BEGIN
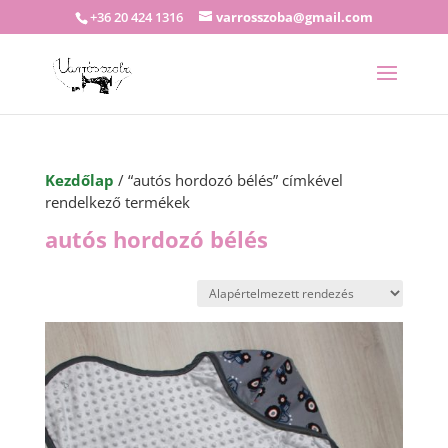
+36 20 424 1316
varrosszoba@gmail.com
Kezdőlap
/ “autós hordozó bélés” címkével
rendelkező termékek
autós hordozó bélés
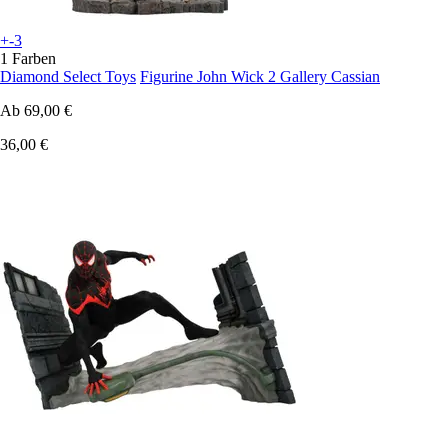
+-3
1 Farben
Diamond Select Toys
Figurine John Wick 2 Gallery Cassian
Ab
69,00 €
36,00 €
END
REQUIRED WORK >> Only the lines from the one holding "rendelkező termékek" through the last line of the records should be output, please, exactly and without any pictures.

ANSWER BOX >>
rendelkező termékek
autós hordozó bélés
+-3
1 Farben
Diamond Select Toys
Figurine John Wick 2 Gallery Cassian
Ab
69,00 €
36,00 €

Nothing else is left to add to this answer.